Les conséquences mortelles de ces politiques sont visibles dans les taux élevés de mortalité dans les résidents pour personnes âgées, qui représentent plus de 80% des plus de 8500 décès dus à la COVID-19 au Canada. Le caractère fallacieux de l'affirmation du gouvernement Trudeau selon laquelle la situation est maintenant «maitrisée» est démontré par le fait que plus de 1100 résidents demeurent infectés par la COVID-19 dans près de 220 CHSLD, résidences privées pour personnes âgées et établissements de soins intermédiaires du Québec.
Legault avait plaidé auprès d'Ottawa pour maintenir jusqu'à un millier de membres des FAC déployés dans les résidences pour personnes âgées du Québec jusqu'à la mi-septembre, date à laquelle les quelque 10.000 nouveaux infirmiers recrutés et formés à la hâte sont censés être prêts à travailler. Mais le gouvernement libéral, encouragé par les hauts gradés des FAC, a insisté dès la fin mai sur la nécessité de mettre rapidement un terme à ce déploiement.

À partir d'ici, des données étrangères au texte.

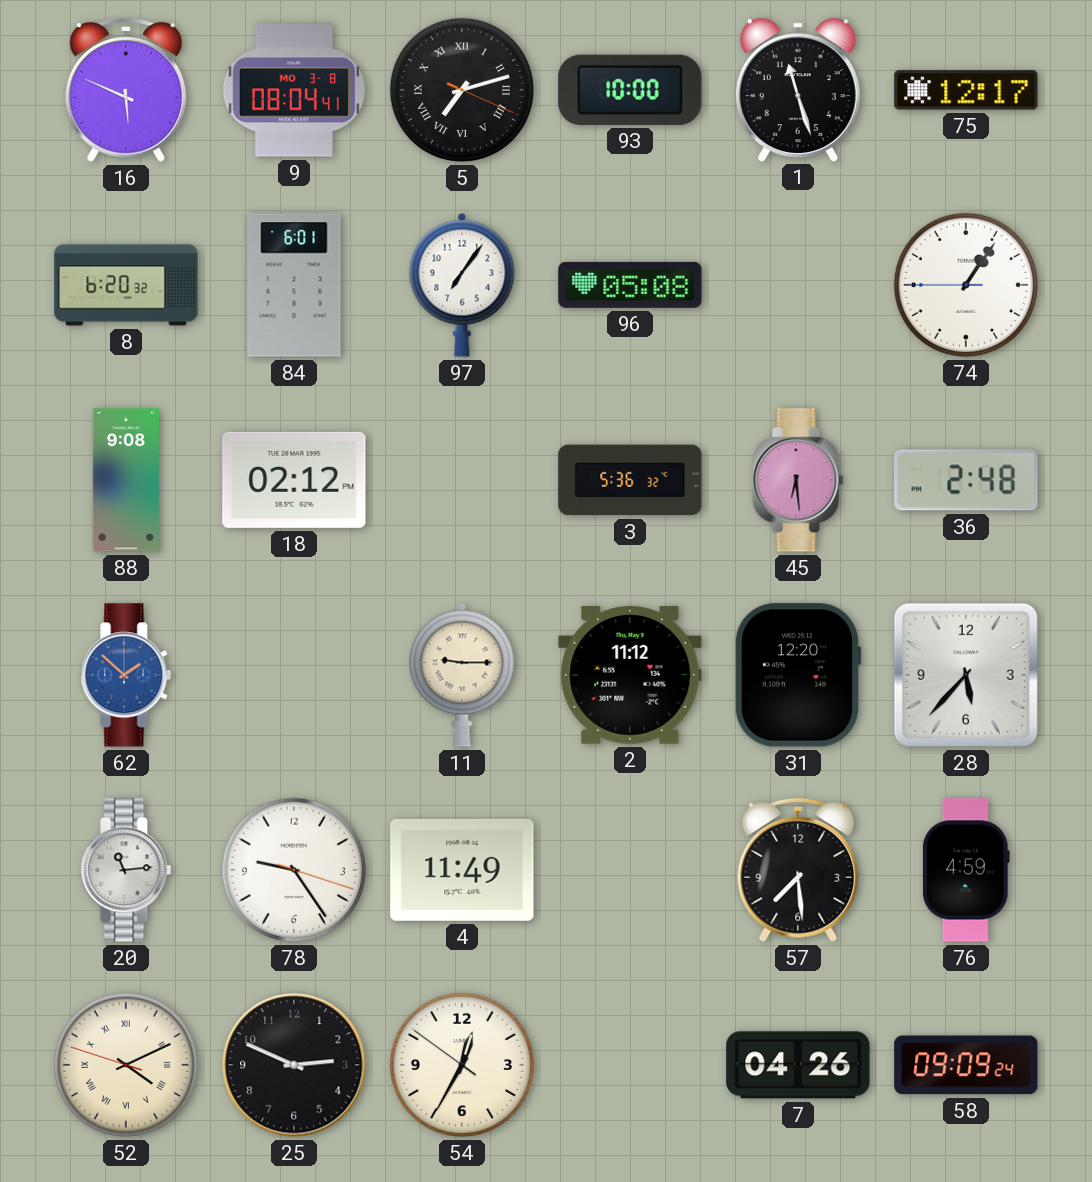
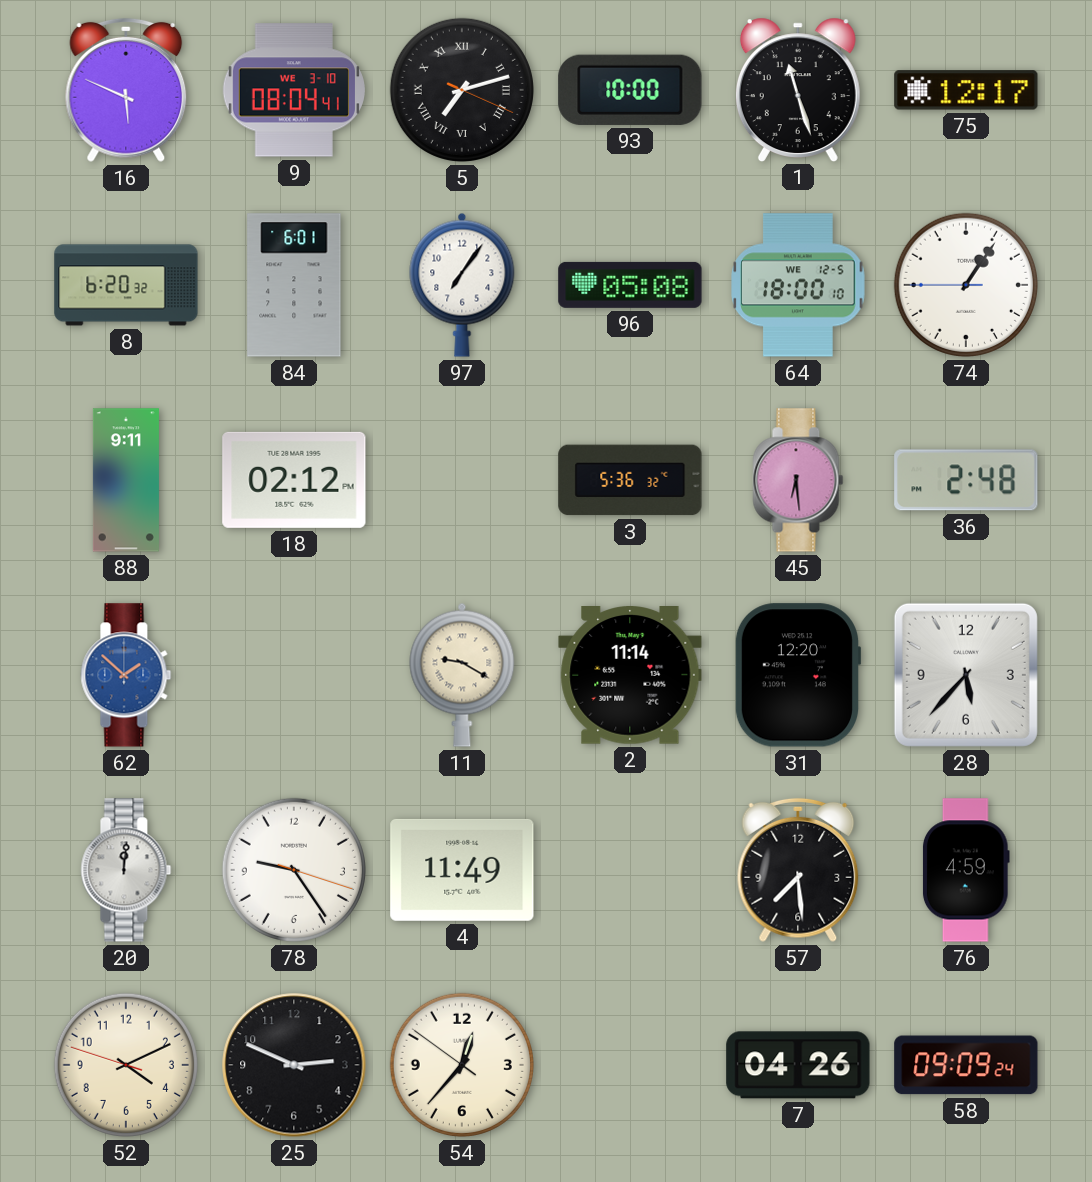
9 date: MO 3-8 -> WE 3-10
64: none -> 18:00
88: 9:08 -> 9:11
11: 9:15 -> 9:20
2: 11:12 -> 11:14
20: 11:14 -> 12:01
52 numerals: Roman -> Arabic
54: 12:34 -> 12:36
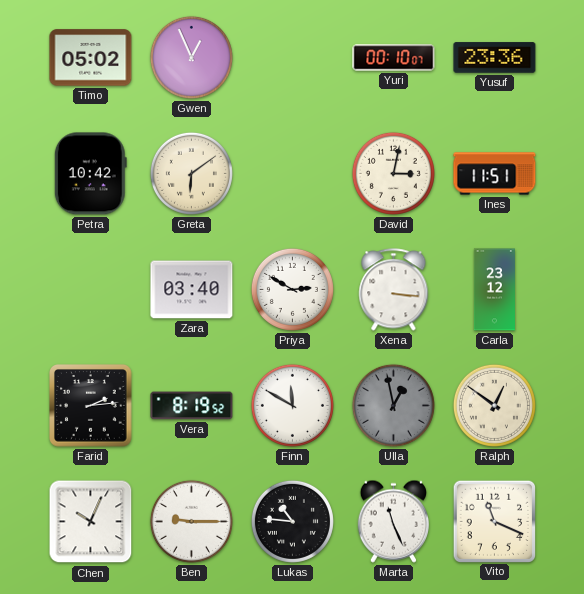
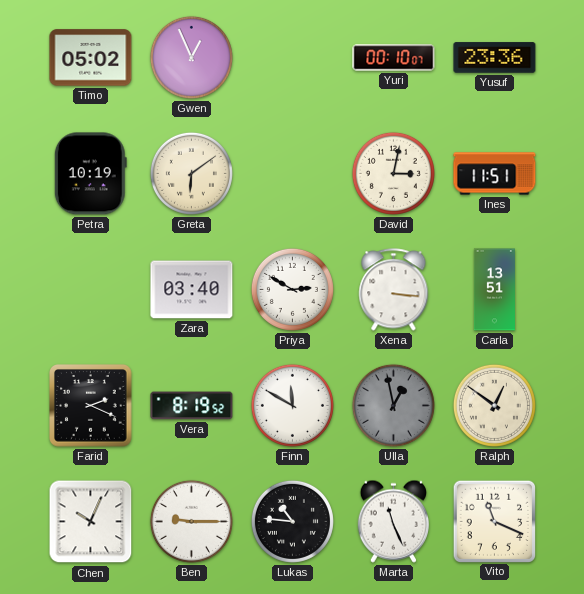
Petra: 10:42 -> 10:19
Carla: 23:12 -> 13:51
Farid: 2:14 -> 2:19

Trudeau a souligné que l'implication militaire «n'est pas une solution à long terme. ... C'est une mesure préliminaire, et nous devons voir comment nous pouvons la faire passer à l'étape suivante afin que le Québec puisse prendre directement le contrôle de la situation.»
La réalité est que ni Trudeau ni Legault n'ont donné la priorité à la protection des vies humaines. Leurs gouvernements ont supervisé une réponse désastreuse et improvisée à une pandémie qui était à la fois prévisible et prévue. Même lorsque la pandémie de COVID-19 s'est propagée en février et au début mars, ils n'ont rien fait pour assurer un approvisionnement adéquat en équipements de protection individuelle et autres fournitures médicales essentielles, comme les respirateurs, ou pour développer des capacités de tester en masse et de retracer les contacts.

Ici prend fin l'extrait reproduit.